PROMPT - Repeat every line of the material that follows, word for word.

DATASET ENTRIES -
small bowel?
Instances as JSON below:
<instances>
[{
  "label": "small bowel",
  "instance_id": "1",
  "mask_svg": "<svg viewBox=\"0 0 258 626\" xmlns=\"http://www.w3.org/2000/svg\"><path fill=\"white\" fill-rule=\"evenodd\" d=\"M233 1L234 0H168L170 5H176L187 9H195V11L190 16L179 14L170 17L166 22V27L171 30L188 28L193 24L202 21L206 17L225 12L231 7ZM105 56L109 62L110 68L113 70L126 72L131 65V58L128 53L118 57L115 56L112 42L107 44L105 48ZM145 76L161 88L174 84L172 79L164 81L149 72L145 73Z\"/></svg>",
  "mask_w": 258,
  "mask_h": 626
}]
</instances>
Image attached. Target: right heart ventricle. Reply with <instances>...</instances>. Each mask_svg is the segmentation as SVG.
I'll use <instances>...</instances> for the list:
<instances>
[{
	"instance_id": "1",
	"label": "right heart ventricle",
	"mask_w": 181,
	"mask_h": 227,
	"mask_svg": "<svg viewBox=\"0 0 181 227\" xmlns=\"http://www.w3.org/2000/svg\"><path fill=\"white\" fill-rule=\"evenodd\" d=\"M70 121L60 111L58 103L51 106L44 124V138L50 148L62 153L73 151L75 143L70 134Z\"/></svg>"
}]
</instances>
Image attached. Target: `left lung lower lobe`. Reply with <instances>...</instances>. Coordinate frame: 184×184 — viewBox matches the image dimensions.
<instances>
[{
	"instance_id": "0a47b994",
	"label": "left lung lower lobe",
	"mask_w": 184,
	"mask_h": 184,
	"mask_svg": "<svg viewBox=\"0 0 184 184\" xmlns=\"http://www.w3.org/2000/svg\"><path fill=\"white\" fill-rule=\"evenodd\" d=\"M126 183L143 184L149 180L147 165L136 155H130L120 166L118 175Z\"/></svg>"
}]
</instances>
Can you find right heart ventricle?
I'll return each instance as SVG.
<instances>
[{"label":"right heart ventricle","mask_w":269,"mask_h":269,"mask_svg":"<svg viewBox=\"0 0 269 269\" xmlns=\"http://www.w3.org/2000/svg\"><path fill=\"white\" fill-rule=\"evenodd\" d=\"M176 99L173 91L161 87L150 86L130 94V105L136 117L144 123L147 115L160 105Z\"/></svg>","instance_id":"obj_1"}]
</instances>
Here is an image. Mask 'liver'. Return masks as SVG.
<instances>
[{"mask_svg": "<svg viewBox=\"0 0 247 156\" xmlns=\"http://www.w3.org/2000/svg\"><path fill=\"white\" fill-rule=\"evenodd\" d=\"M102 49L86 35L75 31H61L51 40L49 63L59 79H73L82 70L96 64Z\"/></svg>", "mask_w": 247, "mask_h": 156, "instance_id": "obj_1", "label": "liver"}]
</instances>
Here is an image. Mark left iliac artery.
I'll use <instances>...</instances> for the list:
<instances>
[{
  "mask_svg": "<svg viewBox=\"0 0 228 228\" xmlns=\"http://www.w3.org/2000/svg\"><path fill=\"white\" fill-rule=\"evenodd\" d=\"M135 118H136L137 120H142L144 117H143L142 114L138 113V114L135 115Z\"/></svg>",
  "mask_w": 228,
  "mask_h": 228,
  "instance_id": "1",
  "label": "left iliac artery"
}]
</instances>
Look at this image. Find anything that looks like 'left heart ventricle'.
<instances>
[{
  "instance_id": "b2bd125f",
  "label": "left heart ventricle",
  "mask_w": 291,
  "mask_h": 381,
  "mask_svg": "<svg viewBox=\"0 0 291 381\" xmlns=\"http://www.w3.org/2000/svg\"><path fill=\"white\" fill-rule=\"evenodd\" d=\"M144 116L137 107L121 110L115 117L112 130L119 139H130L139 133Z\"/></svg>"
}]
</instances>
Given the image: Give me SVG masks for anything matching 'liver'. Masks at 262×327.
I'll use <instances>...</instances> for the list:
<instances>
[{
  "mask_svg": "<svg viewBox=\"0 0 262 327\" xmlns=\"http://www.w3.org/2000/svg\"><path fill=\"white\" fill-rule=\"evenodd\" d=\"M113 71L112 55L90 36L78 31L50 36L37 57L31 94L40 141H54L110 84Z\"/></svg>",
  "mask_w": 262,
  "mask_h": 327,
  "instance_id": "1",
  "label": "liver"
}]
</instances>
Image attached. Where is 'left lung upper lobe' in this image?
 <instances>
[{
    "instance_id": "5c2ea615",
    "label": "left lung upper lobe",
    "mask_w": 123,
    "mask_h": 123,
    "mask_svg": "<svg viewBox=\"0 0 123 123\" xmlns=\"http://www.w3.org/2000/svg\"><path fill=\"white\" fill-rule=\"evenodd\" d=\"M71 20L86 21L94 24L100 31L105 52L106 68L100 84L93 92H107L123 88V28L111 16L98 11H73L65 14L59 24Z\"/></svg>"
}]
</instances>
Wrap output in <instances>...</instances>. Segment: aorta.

TASK SOLUTION -
small bowel?
Instances as JSON below:
<instances>
[{
  "label": "small bowel",
  "instance_id": "1",
  "mask_svg": "<svg viewBox=\"0 0 258 626\" xmlns=\"http://www.w3.org/2000/svg\"><path fill=\"white\" fill-rule=\"evenodd\" d=\"M233 1L234 0H168L170 5H176L187 9H195V11L190 16L179 14L170 17L166 22V27L171 30L188 28L193 24L202 21L206 17L225 12L231 7ZM105 56L109 62L110 68L113 70L126 72L131 65V58L128 53L118 57L115 56L112 42L107 44L105 48ZM145 76L161 88L174 84L172 79L164 81L149 72L145 73Z\"/></svg>",
  "mask_w": 258,
  "mask_h": 626
}]
</instances>
Image attached. Target: right heart ventricle. Reply with <instances>...</instances>. Each mask_svg is the segmentation as SVG.
I'll use <instances>...</instances> for the list:
<instances>
[{
	"instance_id": "1",
	"label": "right heart ventricle",
	"mask_w": 181,
	"mask_h": 227,
	"mask_svg": "<svg viewBox=\"0 0 181 227\" xmlns=\"http://www.w3.org/2000/svg\"><path fill=\"white\" fill-rule=\"evenodd\" d=\"M70 121L60 111L58 103L51 106L44 124V138L50 148L62 153L73 151L75 143L70 134Z\"/></svg>"
}]
</instances>
Image attached. Target: `left lung lower lobe`. Reply with <instances>...</instances>. Coordinate frame: 184×184 — viewBox matches the image dimensions.
<instances>
[{
	"instance_id": "0a47b994",
	"label": "left lung lower lobe",
	"mask_w": 184,
	"mask_h": 184,
	"mask_svg": "<svg viewBox=\"0 0 184 184\" xmlns=\"http://www.w3.org/2000/svg\"><path fill=\"white\" fill-rule=\"evenodd\" d=\"M126 183L143 184L149 180L147 165L136 155H130L120 166L118 175Z\"/></svg>"
}]
</instances>
Can you find right heart ventricle?
I'll return each instance as SVG.
<instances>
[{"label":"right heart ventricle","mask_w":269,"mask_h":269,"mask_svg":"<svg viewBox=\"0 0 269 269\" xmlns=\"http://www.w3.org/2000/svg\"><path fill=\"white\" fill-rule=\"evenodd\" d=\"M176 99L173 91L161 87L150 86L130 94V105L136 117L144 123L147 115L160 105Z\"/></svg>","instance_id":"obj_1"}]
</instances>
Here is an image. Mask 'liver'. Return masks as SVG.
<instances>
[{"mask_svg": "<svg viewBox=\"0 0 247 156\" xmlns=\"http://www.w3.org/2000/svg\"><path fill=\"white\" fill-rule=\"evenodd\" d=\"M102 49L86 35L75 31H61L51 40L49 63L59 79H73L82 70L96 64Z\"/></svg>", "mask_w": 247, "mask_h": 156, "instance_id": "obj_1", "label": "liver"}]
</instances>
Here is an image. Mark left iliac artery.
I'll use <instances>...</instances> for the list:
<instances>
[{
  "mask_svg": "<svg viewBox=\"0 0 228 228\" xmlns=\"http://www.w3.org/2000/svg\"><path fill=\"white\" fill-rule=\"evenodd\" d=\"M135 118H136L137 120H142L144 117H143L142 114L138 113V114L135 115Z\"/></svg>",
  "mask_w": 228,
  "mask_h": 228,
  "instance_id": "1",
  "label": "left iliac artery"
}]
</instances>
Look at this image. Find anything that looks like 'left heart ventricle'.
<instances>
[{
  "instance_id": "b2bd125f",
  "label": "left heart ventricle",
  "mask_w": 291,
  "mask_h": 381,
  "mask_svg": "<svg viewBox=\"0 0 291 381\" xmlns=\"http://www.w3.org/2000/svg\"><path fill=\"white\" fill-rule=\"evenodd\" d=\"M144 116L137 107L121 110L115 117L112 130L119 139H130L139 133Z\"/></svg>"
}]
</instances>
Given the image: Give me SVG masks for anything matching 'liver'. Masks at 262×327.
I'll use <instances>...</instances> for the list:
<instances>
[{
  "mask_svg": "<svg viewBox=\"0 0 262 327\" xmlns=\"http://www.w3.org/2000/svg\"><path fill=\"white\" fill-rule=\"evenodd\" d=\"M113 71L112 55L90 36L78 31L50 36L37 57L31 94L40 141H54L110 84Z\"/></svg>",
  "mask_w": 262,
  "mask_h": 327,
  "instance_id": "1",
  "label": "liver"
}]
</instances>
Image attached. Where is 'left lung upper lobe' in this image?
 <instances>
[{
    "instance_id": "5c2ea615",
    "label": "left lung upper lobe",
    "mask_w": 123,
    "mask_h": 123,
    "mask_svg": "<svg viewBox=\"0 0 123 123\" xmlns=\"http://www.w3.org/2000/svg\"><path fill=\"white\" fill-rule=\"evenodd\" d=\"M71 20L86 21L94 24L100 31L105 52L106 68L100 84L93 92H107L123 88V28L111 16L98 11H73L65 14L59 24Z\"/></svg>"
}]
</instances>
Wrap output in <instances>...</instances>. Segment: aorta.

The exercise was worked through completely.